- Recorded information -
-.-.-
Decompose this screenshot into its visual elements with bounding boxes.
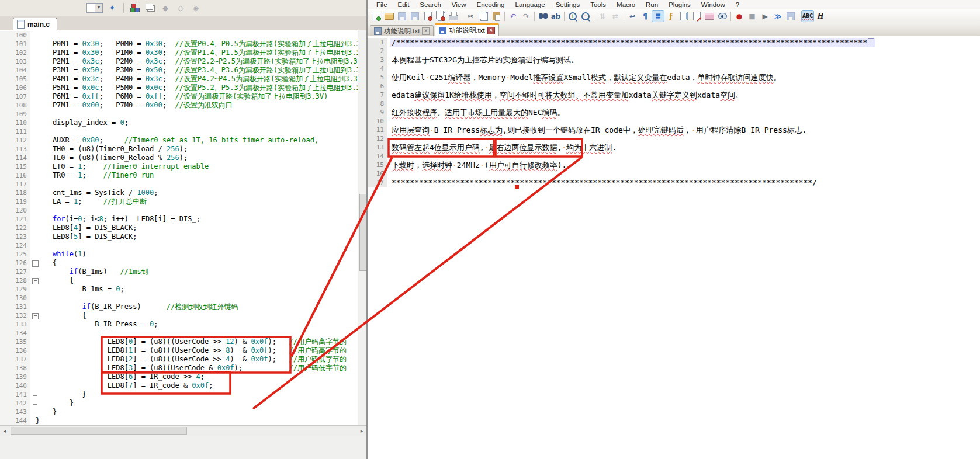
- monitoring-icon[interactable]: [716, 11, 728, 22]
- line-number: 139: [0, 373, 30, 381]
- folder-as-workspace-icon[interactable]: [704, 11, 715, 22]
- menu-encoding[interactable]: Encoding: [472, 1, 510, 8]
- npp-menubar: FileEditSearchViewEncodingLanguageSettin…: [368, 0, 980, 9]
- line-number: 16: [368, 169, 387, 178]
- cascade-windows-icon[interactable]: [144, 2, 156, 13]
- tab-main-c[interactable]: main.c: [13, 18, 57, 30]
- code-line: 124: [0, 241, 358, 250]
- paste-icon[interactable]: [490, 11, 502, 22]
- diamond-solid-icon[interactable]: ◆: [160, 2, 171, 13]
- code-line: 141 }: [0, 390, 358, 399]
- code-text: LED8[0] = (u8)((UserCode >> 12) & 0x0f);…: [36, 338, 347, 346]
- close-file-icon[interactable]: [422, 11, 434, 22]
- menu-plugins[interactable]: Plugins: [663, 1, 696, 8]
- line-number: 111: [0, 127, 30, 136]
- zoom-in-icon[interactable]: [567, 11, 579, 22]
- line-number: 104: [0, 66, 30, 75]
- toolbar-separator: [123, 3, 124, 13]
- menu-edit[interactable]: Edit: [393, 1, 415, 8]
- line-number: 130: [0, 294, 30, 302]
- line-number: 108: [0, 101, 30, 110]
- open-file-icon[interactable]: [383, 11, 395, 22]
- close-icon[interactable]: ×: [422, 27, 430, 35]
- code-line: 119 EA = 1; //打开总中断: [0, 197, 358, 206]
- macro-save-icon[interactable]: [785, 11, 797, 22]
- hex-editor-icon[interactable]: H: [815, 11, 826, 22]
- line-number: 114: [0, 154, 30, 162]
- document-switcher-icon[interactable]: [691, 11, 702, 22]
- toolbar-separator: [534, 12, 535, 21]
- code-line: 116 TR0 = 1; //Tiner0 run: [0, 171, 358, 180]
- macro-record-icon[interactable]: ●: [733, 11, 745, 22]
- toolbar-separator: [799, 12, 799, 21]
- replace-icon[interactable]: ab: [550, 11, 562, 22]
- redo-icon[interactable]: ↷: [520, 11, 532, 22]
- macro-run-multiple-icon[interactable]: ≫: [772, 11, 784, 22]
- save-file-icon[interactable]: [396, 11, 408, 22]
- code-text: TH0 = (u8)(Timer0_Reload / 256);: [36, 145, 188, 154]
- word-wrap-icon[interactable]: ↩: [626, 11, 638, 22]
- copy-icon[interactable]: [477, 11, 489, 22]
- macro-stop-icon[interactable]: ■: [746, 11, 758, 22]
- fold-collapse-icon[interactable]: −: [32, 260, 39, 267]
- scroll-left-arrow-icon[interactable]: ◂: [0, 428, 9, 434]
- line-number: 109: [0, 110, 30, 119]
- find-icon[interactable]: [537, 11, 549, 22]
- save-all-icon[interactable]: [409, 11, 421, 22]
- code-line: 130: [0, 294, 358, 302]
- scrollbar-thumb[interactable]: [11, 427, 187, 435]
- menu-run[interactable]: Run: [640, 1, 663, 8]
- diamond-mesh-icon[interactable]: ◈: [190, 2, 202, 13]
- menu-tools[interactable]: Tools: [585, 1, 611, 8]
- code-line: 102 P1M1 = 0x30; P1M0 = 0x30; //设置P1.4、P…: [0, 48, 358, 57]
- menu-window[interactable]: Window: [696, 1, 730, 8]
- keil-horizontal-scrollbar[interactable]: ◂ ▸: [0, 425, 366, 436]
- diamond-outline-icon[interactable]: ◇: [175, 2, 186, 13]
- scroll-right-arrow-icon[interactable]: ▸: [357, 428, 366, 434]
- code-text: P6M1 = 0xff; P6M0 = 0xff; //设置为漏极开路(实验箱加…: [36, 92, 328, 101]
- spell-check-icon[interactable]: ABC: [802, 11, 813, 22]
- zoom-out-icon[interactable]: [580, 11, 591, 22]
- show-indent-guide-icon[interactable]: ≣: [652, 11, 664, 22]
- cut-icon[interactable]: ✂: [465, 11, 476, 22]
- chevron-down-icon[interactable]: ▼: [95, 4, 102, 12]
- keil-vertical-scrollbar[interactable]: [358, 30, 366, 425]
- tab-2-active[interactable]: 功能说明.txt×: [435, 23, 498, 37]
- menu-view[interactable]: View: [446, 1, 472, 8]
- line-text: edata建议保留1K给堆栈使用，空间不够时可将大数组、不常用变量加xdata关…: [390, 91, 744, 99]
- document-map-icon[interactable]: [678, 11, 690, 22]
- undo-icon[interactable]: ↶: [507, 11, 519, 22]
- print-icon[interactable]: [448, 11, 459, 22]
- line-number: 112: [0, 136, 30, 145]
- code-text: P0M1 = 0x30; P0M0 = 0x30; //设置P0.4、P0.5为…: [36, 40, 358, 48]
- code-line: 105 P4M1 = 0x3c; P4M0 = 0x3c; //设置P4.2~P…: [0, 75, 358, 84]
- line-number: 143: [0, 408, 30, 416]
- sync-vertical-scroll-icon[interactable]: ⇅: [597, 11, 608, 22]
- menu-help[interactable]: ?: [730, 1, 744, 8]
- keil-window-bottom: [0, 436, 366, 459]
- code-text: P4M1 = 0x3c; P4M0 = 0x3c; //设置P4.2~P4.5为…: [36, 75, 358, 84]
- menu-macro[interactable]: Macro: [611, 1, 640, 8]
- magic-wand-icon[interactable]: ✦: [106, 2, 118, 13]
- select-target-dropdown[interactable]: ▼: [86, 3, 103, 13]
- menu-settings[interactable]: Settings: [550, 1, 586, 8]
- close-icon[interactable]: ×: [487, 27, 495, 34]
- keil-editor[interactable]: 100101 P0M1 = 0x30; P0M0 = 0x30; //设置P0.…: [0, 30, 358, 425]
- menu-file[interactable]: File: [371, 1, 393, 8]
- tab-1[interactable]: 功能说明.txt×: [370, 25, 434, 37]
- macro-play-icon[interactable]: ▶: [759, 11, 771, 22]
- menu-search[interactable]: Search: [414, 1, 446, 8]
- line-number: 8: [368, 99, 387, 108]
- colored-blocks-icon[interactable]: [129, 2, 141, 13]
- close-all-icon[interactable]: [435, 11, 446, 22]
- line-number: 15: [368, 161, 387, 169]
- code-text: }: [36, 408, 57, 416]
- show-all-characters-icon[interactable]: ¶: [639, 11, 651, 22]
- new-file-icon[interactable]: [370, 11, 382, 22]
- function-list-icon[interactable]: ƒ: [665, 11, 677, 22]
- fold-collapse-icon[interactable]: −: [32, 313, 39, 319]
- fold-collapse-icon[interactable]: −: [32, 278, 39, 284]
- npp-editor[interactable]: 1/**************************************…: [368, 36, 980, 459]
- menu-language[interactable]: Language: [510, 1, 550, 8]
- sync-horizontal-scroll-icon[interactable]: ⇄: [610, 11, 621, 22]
-.-.-
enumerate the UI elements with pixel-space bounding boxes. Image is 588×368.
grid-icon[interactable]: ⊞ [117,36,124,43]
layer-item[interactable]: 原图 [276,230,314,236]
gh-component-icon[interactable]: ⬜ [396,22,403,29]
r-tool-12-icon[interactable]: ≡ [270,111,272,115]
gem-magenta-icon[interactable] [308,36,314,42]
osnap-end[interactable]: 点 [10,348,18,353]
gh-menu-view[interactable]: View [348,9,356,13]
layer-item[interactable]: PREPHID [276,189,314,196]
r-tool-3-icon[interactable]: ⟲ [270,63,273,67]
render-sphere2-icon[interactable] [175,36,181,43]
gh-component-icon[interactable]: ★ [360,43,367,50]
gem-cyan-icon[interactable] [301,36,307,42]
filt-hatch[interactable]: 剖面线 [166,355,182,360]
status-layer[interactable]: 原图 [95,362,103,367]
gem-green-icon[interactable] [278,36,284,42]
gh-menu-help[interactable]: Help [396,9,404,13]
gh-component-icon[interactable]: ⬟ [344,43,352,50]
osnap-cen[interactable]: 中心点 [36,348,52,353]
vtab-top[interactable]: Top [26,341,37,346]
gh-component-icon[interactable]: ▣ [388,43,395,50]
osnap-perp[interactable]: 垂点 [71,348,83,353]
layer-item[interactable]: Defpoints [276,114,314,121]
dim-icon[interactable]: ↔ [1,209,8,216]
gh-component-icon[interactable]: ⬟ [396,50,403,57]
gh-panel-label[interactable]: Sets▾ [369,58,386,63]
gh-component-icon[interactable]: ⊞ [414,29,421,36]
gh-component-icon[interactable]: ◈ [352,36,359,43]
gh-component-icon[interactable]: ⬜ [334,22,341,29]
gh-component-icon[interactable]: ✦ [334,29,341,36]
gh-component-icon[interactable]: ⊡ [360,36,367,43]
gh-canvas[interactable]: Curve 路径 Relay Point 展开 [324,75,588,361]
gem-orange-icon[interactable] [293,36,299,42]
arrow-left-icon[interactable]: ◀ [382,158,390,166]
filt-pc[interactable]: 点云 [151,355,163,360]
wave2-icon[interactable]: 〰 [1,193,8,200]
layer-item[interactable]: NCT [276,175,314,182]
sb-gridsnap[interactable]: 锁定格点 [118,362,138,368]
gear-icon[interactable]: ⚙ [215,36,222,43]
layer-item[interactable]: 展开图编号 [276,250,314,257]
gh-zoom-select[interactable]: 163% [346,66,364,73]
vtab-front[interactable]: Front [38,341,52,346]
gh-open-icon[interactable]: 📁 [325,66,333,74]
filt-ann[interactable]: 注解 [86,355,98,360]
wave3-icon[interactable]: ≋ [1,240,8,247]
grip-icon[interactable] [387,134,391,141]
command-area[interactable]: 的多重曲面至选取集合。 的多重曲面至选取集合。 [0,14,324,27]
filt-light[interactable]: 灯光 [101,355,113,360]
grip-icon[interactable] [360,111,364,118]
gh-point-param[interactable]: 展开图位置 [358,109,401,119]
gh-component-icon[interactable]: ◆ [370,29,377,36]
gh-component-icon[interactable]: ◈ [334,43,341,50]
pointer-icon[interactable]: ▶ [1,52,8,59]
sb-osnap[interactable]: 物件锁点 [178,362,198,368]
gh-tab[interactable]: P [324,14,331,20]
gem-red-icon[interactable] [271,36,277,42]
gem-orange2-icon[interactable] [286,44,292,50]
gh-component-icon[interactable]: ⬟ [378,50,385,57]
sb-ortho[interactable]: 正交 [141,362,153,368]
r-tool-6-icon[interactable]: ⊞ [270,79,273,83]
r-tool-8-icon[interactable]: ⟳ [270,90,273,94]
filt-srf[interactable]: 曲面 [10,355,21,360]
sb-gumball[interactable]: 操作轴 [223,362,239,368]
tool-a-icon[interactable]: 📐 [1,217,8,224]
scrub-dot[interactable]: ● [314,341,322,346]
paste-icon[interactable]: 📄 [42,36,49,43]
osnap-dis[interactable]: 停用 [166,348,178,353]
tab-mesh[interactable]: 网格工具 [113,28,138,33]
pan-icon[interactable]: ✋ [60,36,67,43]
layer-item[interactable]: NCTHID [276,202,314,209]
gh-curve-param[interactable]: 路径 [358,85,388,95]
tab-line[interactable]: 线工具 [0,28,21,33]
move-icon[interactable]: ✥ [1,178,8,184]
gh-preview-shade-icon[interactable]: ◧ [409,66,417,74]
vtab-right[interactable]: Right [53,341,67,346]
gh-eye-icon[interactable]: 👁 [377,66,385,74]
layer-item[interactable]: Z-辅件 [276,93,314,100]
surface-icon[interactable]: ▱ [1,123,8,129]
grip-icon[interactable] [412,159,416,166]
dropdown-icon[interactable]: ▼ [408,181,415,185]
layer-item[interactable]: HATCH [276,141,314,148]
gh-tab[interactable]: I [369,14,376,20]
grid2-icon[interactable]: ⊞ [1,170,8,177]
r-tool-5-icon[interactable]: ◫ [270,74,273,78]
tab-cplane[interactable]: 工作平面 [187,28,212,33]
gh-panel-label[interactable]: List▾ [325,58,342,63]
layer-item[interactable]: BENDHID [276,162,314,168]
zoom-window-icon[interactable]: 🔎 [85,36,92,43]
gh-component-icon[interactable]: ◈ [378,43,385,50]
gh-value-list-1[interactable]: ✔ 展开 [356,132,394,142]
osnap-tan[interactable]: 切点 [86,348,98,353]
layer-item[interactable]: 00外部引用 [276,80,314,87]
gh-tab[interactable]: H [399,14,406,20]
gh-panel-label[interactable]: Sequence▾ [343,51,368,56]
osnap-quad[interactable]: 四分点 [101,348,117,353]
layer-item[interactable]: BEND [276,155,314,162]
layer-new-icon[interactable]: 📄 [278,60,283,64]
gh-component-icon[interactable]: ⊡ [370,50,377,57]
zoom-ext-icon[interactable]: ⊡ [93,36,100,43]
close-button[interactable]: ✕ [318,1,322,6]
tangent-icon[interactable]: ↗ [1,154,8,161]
-.-.-
- Assignment -
Extract, from the listing above, every line where the string "panel" occurs.

- Solved exercise -
gh-panel-label[interactable]: Sets▾ [369,58,386,63]
gh-panel-label[interactable]: List▾ [325,58,342,63]
gh-panel-label[interactable]: Sequence▾ [343,51,368,56]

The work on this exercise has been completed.